Every time you go through a death in the family you learn a lot of things. When my nephew died in a car crash when he was 24 years old, my brother learned the mess caused by not having a will.
Although Ashley ‘didn’t really have anything’, he actually did. He did have an apartment with furniture, television, electronic equipment, credit cards, clothes and insurance on the car in the crash and debt. After a death, with a funeral to plan, you don’t want to have to continually, legally, prove you are the child’s parent and should be handling his funeral and estate. Make sure a child over 18 has a will, even if it says little more than the parents can handle their funeral and estate. What is amazing is the number of married with children adults that don’t have a will.
Well, there is something else that adults should also do, no matter what the age, and that is to make your funeral arrangements in advance. You can change them over the years as your life changes. Almost 20 years ago Peter and I pressured our parents into making their funeral arrangements, and thank goodness they all did.

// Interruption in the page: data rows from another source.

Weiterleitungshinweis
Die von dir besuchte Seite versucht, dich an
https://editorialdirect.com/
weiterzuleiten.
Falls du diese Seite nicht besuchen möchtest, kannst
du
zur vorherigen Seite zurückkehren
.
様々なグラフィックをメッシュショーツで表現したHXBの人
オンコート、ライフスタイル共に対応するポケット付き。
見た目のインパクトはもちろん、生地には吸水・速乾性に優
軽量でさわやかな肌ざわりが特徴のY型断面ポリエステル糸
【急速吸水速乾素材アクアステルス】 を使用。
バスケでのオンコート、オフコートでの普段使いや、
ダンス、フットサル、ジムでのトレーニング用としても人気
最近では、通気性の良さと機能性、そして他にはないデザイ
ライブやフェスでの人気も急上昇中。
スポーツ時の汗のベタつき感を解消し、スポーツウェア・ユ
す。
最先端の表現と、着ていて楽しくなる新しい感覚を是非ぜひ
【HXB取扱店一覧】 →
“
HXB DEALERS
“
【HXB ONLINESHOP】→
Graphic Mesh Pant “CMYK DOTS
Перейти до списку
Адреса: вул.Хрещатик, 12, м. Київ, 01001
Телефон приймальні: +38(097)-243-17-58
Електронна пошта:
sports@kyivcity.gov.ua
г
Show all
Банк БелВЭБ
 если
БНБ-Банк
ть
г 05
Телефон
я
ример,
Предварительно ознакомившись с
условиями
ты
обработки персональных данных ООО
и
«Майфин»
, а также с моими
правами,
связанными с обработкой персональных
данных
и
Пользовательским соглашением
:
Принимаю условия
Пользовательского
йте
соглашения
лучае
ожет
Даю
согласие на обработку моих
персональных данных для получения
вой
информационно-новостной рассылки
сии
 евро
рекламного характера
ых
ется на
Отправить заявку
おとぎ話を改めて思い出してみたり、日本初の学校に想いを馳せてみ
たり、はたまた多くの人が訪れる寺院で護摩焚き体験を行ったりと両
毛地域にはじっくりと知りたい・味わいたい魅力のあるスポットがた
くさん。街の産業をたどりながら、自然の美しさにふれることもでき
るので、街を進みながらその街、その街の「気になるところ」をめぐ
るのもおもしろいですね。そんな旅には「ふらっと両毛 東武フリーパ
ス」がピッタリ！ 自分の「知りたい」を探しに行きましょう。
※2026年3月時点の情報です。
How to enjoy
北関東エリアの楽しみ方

Both our fathers passed away first and it was darn good that the arrangements had been made because neither mom was in any shape to make all the arrangements at that time.
Peter’s mom, Kay Beechey just passed away this past week and we were so thankful that her arrangements had been made. Working with the funeral home was easy. We reviewed her wishes and granted after 20 years time the obit for the paper etc. had to be brought up to date, but the information they wanted in it was there. The actual casket she has chosen was no longer available but the closest one to match her wishes was simple to choose.

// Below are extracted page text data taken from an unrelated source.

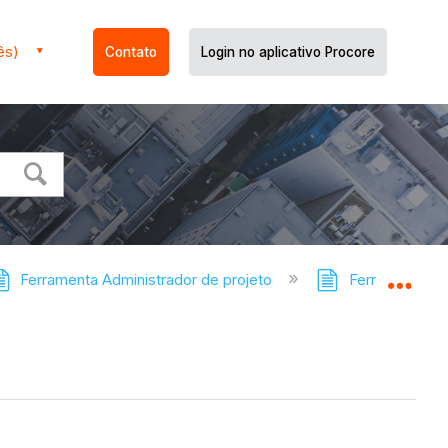
ês)
Contato
Login no aplicativo Procore
Ferramenta Administrador de projeto
Ferramenta Adm
Expa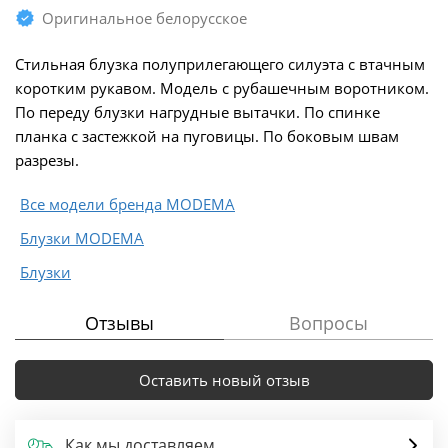
Оригинальное белорусское
Стильная блузка полуприлегающего силуэта с втачным
коротким рукавом. Модель c рубашечным воротником.
По переду блузки нагрудные вытачки. По спинке
планка с застежкой на пуговицы. По боковым швам
разрезы.
Все модели бренда MODEMA
Блузки MODEMA
Блузки
Отзывы
Вопросы
Оставить новый отзыв
Как мы доставляем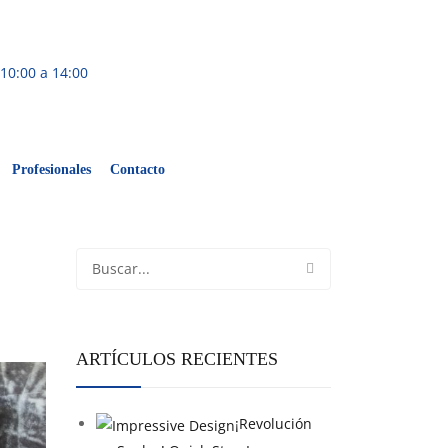
10:00 a 14:00
Profesionales
Contacto
ARTÍCULOS RECIENTES
¡Revolución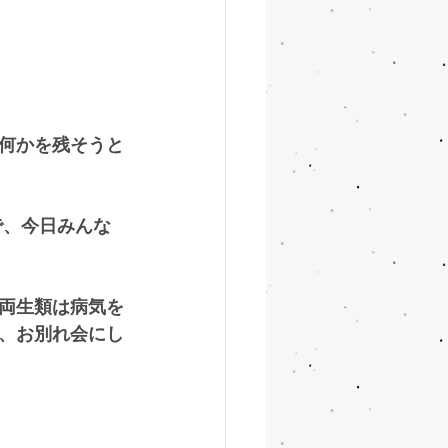
何かを残そうと
で、今日みんな
両生類は病気を
、お別れ会にし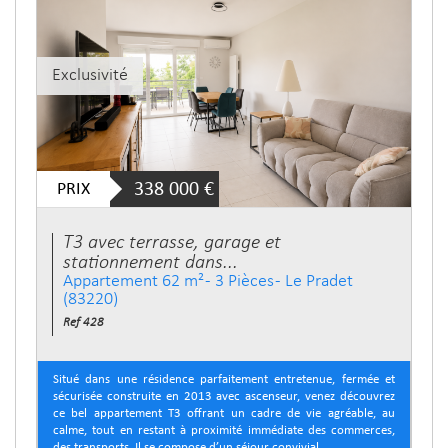
Exclusivité
PRIX
338 000
€
T3 avec terrasse, garage et
stationnement dans...
Appartement 62 m² - 3 Pièces - Le Pradet
(83220)
Ref 428
Situé dans une résidence parfaitement entretenue, fermée et
sécurisée construite en 2013 avec ascenseur, venez découvrez
ce bel appartement T3 offrant un cadre de vie agréable, au
calme, tout en restant à proximité immédiate des commerces,
des transports. Il se compose d’un séjour convivial...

Also in the prepayment was the cost of having a memorial service at a church. The choir, the luncheon and other expenses were prepaid so we didn’t have to even think about them. My father’s funeral arrangements were not as extensive so we had to remember to actually pay the church for all of their services they provided.
Trust me, when you are grieving your brain doesn’t work as well. Interesting part is that you don’t notice it but you don’t remember things and are unable to reason as well as you should. If you keep having to add more and more little things to the mountain of issues you have to deal with at this time, you keep getting more and more stressed.
When the funeral arrangements are prepaid, the monies go into a trust. Less than 10 years after Peter’s dad, Roy had prepaid his, and died, there was enough money in the fund to pay for the tombstone and all the flowers! That was great interest! His arrangements were also made before HST, so they avoided that, and there are tax advantages to the estate with any extra monies after all expenses have been paid.
Kay had almost 20 years since she prepaid her funeral so we are thinking there should be more funds available than we had with Roy. If you can afford to pre-pay a funeral, it is a pretty good investment.
About the only details not worked out for Kay was the actual service content at the church. Kay would never deal with the hymns and prayers she wanted or what family or friends would be pall-bearers and assist in the service. We were lucky we had Peter’s cousins to help advise us in these details.
I got my mother to pre-plan her service. At first she kept saying, ‘whatever you want dear,’ so I told her I would arrange a Broadway Funeral Service. There are a lot a beautiful songs from Broadway shows, like I Believe and You’ll Never Walk Alone. That is what I would like, but mother said no… she wouldn’t like it. But that at least got her choosing what she would like.
Doing all of this in advance helps your children or spouse or executer more than you can imagine and your wishes are met. It also stops your three children and their three spouses and sometimes a parent or sibling from arguing over the amount of money to be spent on your funeral. Oh yes, they’ll argue and even fight over it. Who really knows you best? Would you have spent tens of thousands of dollars on your funeral? Would you have preferred to be cremated or never cremated!?
No one believes their children or family members ever would do fight amongst themselves over their funeral, but they do. Ask a few funeral directors about the problems that can happen when funeral plans are not made in advance, with all the details, including what jewellery is left on the diseased to be buried and what would be removed and given to whom.
Take the time, make sure everyone in your family has a will and makes their funeral arrangements. Neither should be left to overwhelm and burden those you love. Like Peter and I, your children will thank you when the time of your funeral comes.